* Listed entries:
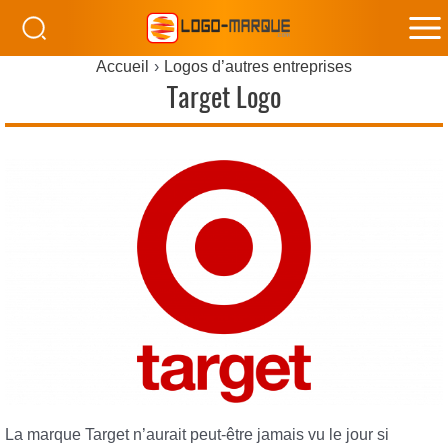
M
Accueil
Logos d’autres entreprises
M
Target Logo
La marque Target n’aurait peut-être jamais vu le jour si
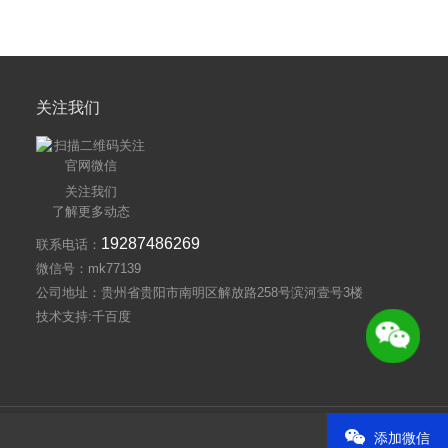
关注我们
关注我们
了解更多动态
19287486269
联系电话：
微信号：mk77139
公司地址：贵州省贵阳市南明区解放路258号滨河壹号3楼
技术支持:千百度
:千百度
添加微信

* Action item: Transcribe the full listing exactly, but keep every image out of it.

* Solved exercise:
M
Accueil
Logos d’autres entreprises
M
Target Logo
La marque Target n’aurait peut-être jamais vu le jour si
关注我们
关注我们
了解更多动态
19287486269
联系电话：
微信号：mk77139
公司地址：贵州省贵阳市南明区解放路258号滨河壹号3楼
技术支持:千百度
:千百度
添加微信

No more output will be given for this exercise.